Ore 11:15 La conferenza stampa è prevista per le 11:30.
Ore 11:30 Qualche minuto di ritardo.
Ore 11:38 Inizia la conferenza stampa.
Che emozioni sta provando?
"Sicuramente ringrazio il Presidente per avermi dato questa possibilità. Per me è come un tornare a casa. Il mio sogno era esattamente quello di tornare a Cagliari ed io ho capito che in questo momento della carriera, questo è il ruolo giusto".
Quanto è difficile cambiare ruolo?
"Certamente è stata una scelta sulla quale ho dovuto riflettere. Ci ho dovuto pensare seriamente ma credo che questa opportunità sia arrivata nel momento giusto della mia carriera. Ho la fortuna di arrivare in un posto dove non devo costruire da zero, ma solo migliorare quello che è stato già fatto. Mi mancherà il campo, ovvio, ma credo che potrò comunque mettere a frutto ciò che ho fatto in questi anni".
L'anno prossimo che tipo di stagione sarà per il Settore Giovanile?
"Io sono innamorato del calcio in qualsiasi ruolo e sono contento di avere questo nuovo ruolo qui a Cagliari. Riguardo alla stagione passata... Sicuramente il core business di formare giocatori per la prima squadra è stato centrato. Dovremmo ora cercare di rendere il Settore Giovanile più appetibile anche con i risultati. L'obiettivo primario però è quello di costruire uomini e giocatori".
Non le sembra assurdo che ci siano retrocessioni nei campionati Primavera?
"Non sta a me giudicare se è giusto o sbagliato. L'importanza del risultato acquisisce un livello superiore, dato questo regolamento. Sappiamo che è così e non possiamo sottovalutare questo dato".
Cosa ne pensa del passaggio della Primavera dalla U19 alla U20?
"Questo passaggio è stato un tema molto dibattuto. Credo che la crescita di ogni singolo giocatore vada analizzata persona per persona. Sicuramente questo ha concesso di inserire un biennio di U18. Ma come tutte le cose ci sono pro e contro".
Che ci dice del settore femminile?
"Sicuramente la crescita del settore femminile è uno degli obiettivi della Società. Lavoreremo in quella direzione.

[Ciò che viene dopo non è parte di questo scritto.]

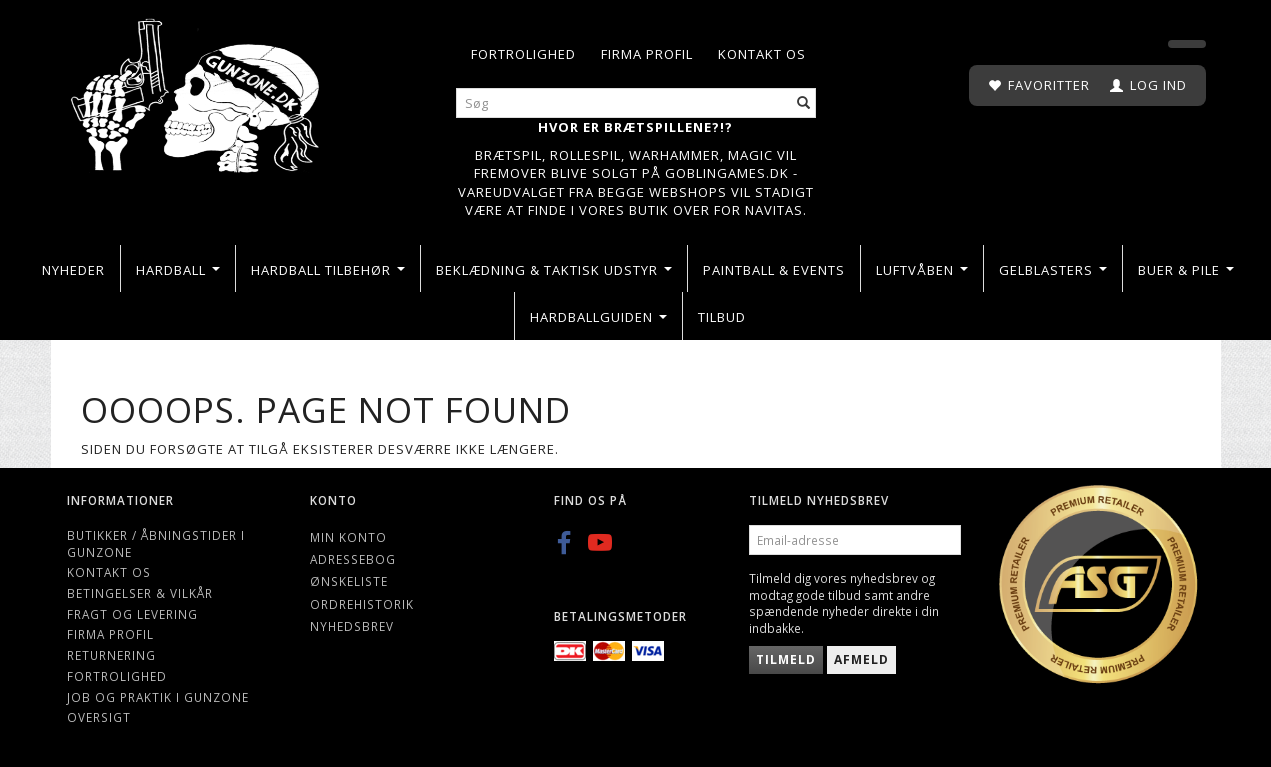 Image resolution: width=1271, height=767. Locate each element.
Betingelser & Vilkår (140, 593)
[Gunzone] (197, 90)
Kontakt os (762, 54)
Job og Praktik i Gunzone (158, 697)
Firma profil (647, 54)
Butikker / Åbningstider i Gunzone (156, 543)
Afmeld (861, 659)
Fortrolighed (523, 54)
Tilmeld (786, 659)
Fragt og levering (132, 614)
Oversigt (99, 717)
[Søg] (804, 103)
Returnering (111, 655) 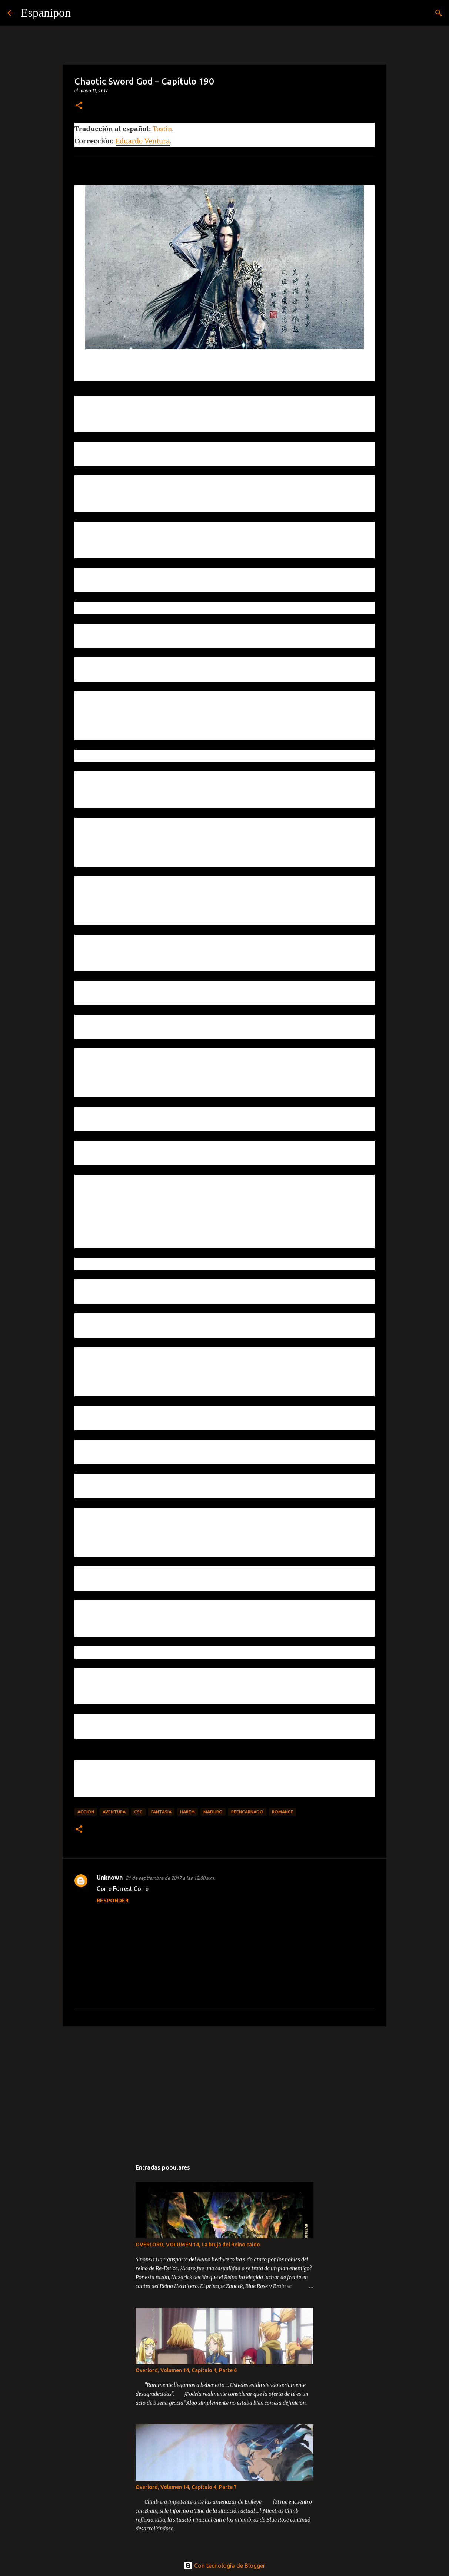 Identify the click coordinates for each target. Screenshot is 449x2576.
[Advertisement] (224, 2089)
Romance (282, 1811)
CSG (138, 1811)
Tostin (162, 128)
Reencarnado (247, 1811)
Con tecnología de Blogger (224, 2565)
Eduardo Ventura (143, 140)
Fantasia (161, 1811)
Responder (113, 1901)
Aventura (114, 1811)
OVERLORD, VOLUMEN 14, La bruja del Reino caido (198, 2245)
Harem (187, 1811)
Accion (85, 1811)
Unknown (110, 1877)
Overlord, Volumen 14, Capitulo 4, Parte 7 (186, 2487)
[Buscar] (81, 13)
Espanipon (46, 12)
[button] (78, 106)
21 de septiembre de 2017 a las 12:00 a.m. (170, 1878)
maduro (213, 1811)
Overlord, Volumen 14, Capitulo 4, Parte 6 (186, 2370) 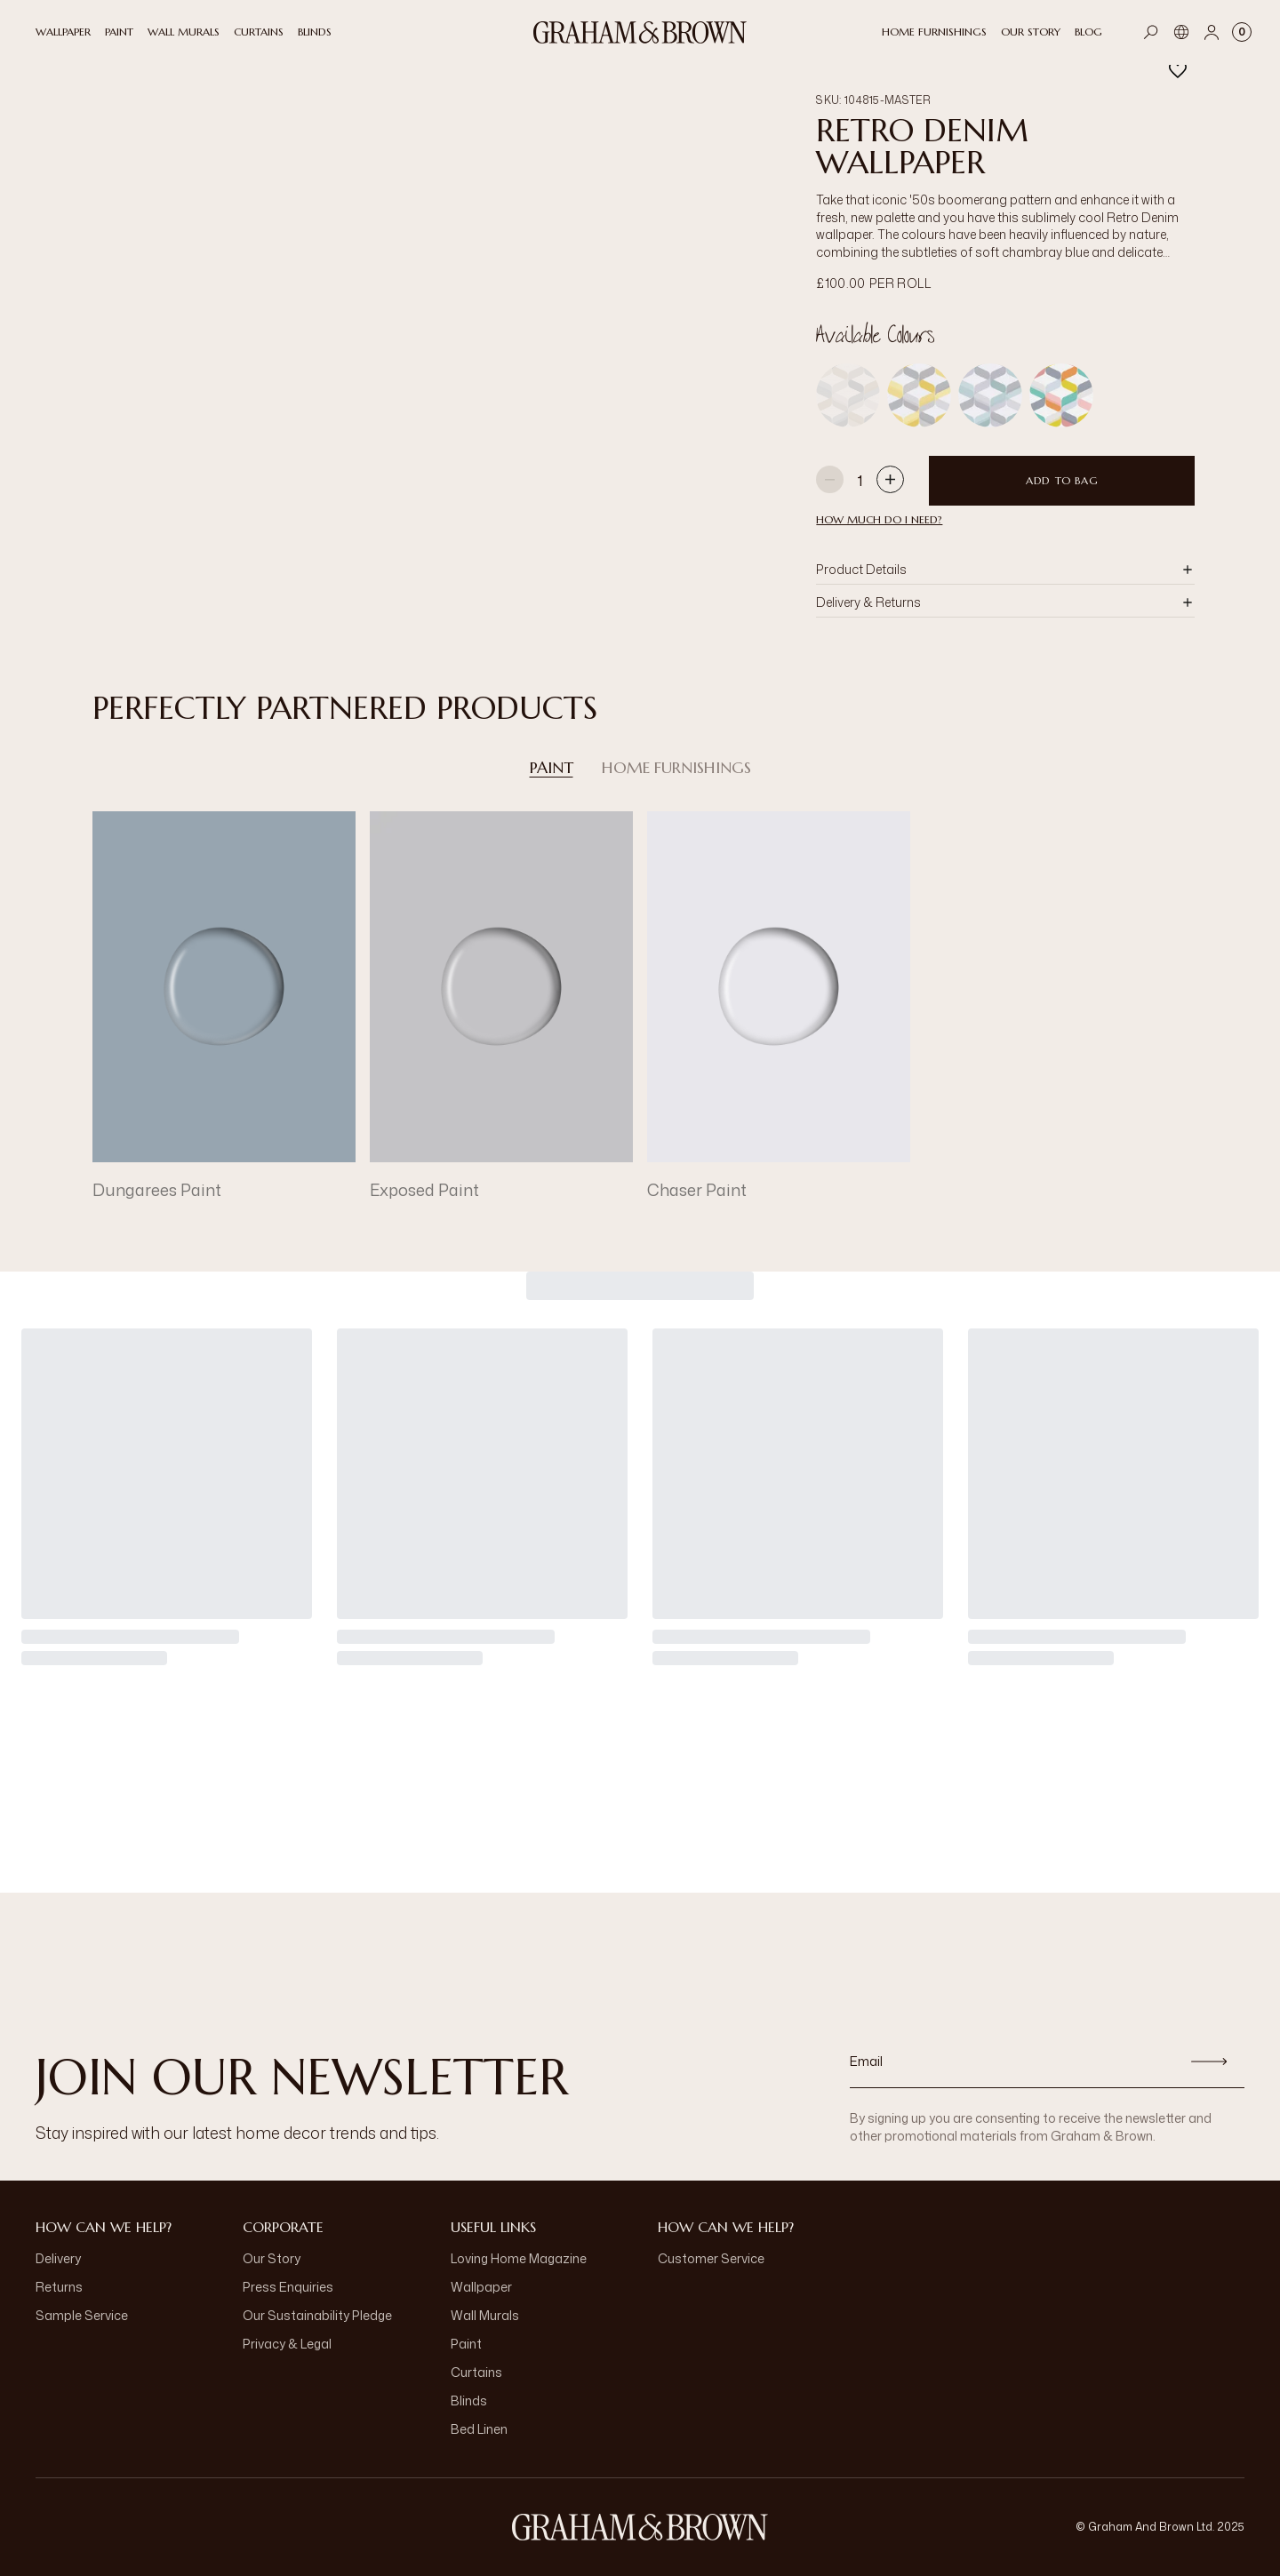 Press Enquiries (288, 2286)
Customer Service (711, 2258)
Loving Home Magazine (519, 2258)
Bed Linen (479, 2428)
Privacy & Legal (287, 2343)
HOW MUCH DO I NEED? (879, 519)
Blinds (469, 2400)
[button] (1005, 569)
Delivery (58, 2258)
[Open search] (1151, 32)
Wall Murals (485, 2315)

In questo momento abbiamo un settore giovanile che va implementato; un'importante prima squadra femminile di calcio a 5 e ora dobbiamo formare una prima squadra di calcio a a 11. Ci vuole del tempo per crescere e sono convinto che il calcio femminile in Sardegna possa avere un gran seguito".
Quale sarà il suo primo intervento da Direttore del Settore Giovanile?
"Arrivo alla guida di un Settore Giovanile molto strutturato. Dai miei predecessori è stato fatto un lavoro di grandissimo livello. Dobbiamo cercare di rendere il nostro Settore Giovanili un settore di livello. Dobbiamo costruire una squadra di allenatori strutturati, che lavorino per il meglio dei ragazzi e del Cagliari Calcio. Io devo valorizzare quanto di grande è stato fatto fino ad adesso".
Che ricordo ha della sua cavalcata con la Primavera?
"Purtroppo l'anno è arrivato il covid e ci ha un po' spezzato le gambe. Mi rode ancora quello scudetto all'Atalanta (ride, ndr). Nel complesso è sicuramente uno dei ricordi migliori che ho".
Cosa si porta dietro dei due anni alla Juve?
"Mi porto dietro una grandissima esperienza all'interno di una grandissima azienda. Ho lavorato a stretto contatto con il Settore Giovanile maschile della Juventus ed è stata una bellissima esperienza".
Ore 12:52 Termina la conferenza stampa.